There is a bitter irony at the heart of Nigeria’s energy story. A nation that sits atop some of the world’s richest hydrocarbon deposits has, for decades, been unable to refine sufficient fuel for its own population. Nigerians have paid the price of this structural contradiction through repeated fuel scarcity, suffocating queues at filling stations, and an economy perpetually held hostage by the price of imported refined petroleum products. The Hormuz crisis just stripped away whatever thin insulation of normalcy had accumulated over the years.

The commissioning of the Dangote Refinery in 2024 was greeted with optimism. With an initial capacity of 650,000 barrels per day (bpd) and an ambition to expand to 1.4 million bpd, it was positioned as the transformative answer to Nigeria’s chronic refining deficit and a statement of industrial sovereignty.

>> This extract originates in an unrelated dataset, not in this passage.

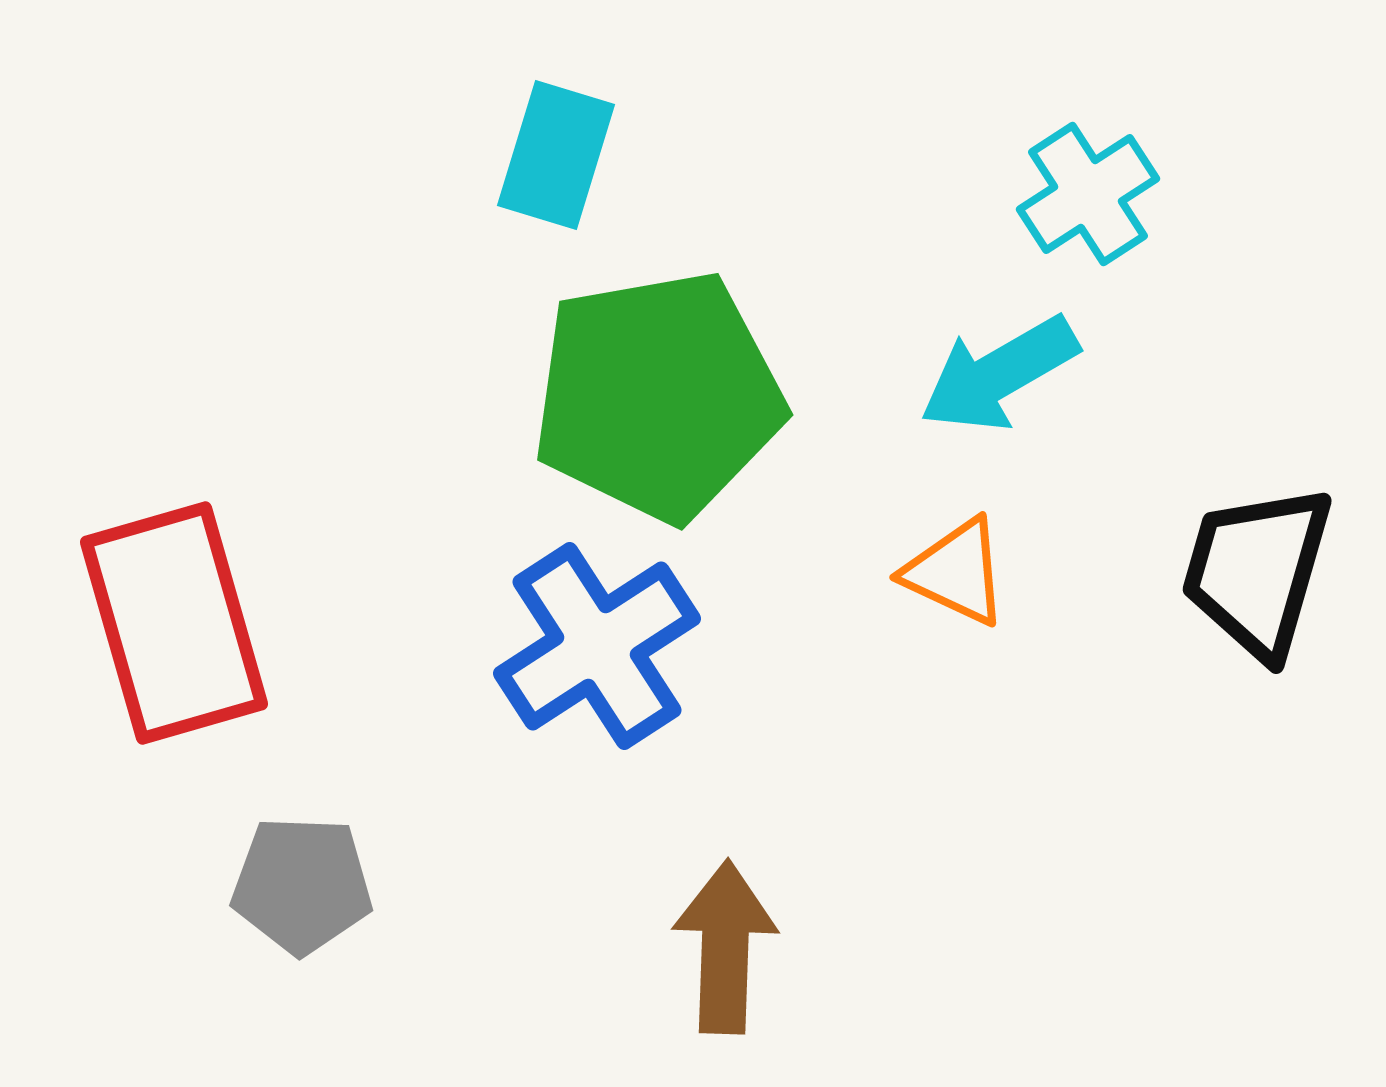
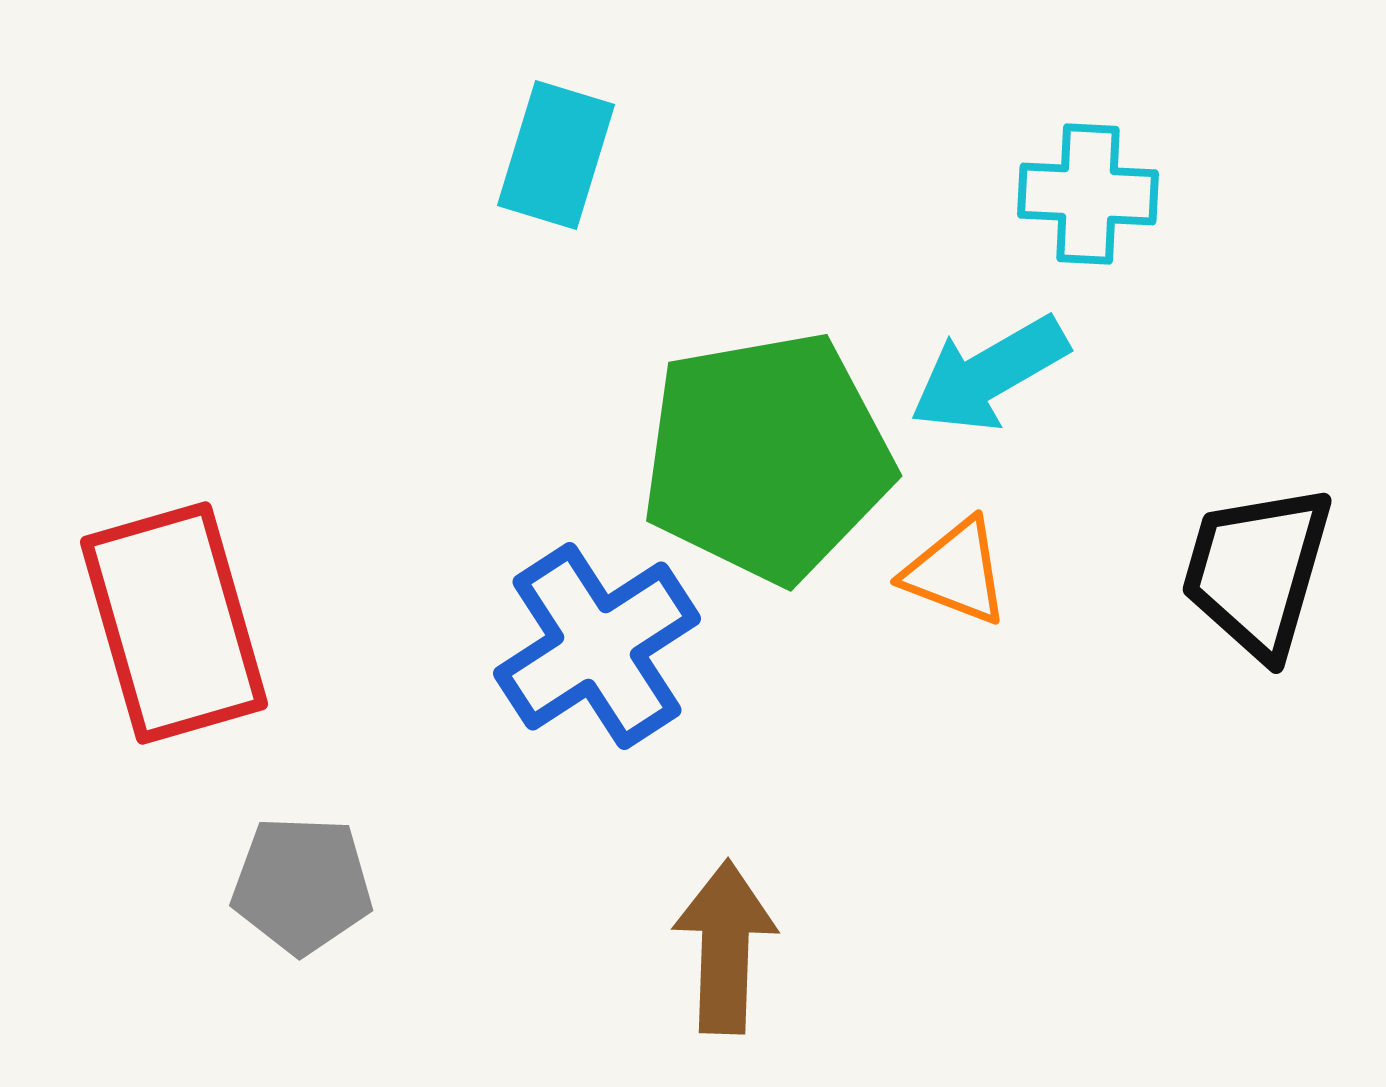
cyan cross: rotated 36 degrees clockwise
cyan arrow: moved 10 px left
green pentagon: moved 109 px right, 61 px down
orange triangle: rotated 4 degrees counterclockwise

Yet the promise has been undermined by a fundamental contradiction: Nigeria’s oil, extracted from its own land, is systematically routed away from its own shores. International oil companies (IOCs) operating in the country have demonstrated a persistent preference for exporting crude to global spot markets rather than supplying domestic refineries. The result has been a structural feedstock crisis; the Dangote Refinery has been compelled to import crude from the US and other African countries, a situation of almost surreal policy failure.

The Nigerian National Petroleum Company’s (NNPC) reliance on partial payments in naira and dollars to supply the refinery has further undermined pricing stability and deterred consistent local supply. Aliko Dangote, the president of the Dangote Group, has publicly lamented the unwillingness of IOCs to sell crude directly to the refinery, describing the situation as a structural impediment to domestic energy security.

When the Hormuz crisis pushed global crude prices above $114 per barrel, these vulnerabilities crystallized into a full-blown crisis.

The volatility in petrol prices through the first quarter of 2026 was jarring for ordinary Nigerians. Prices surged from ₦870 ($0.65) to ₦1,300 ($0.97) per litre in March 2026, mirroring the spike in international crude markets.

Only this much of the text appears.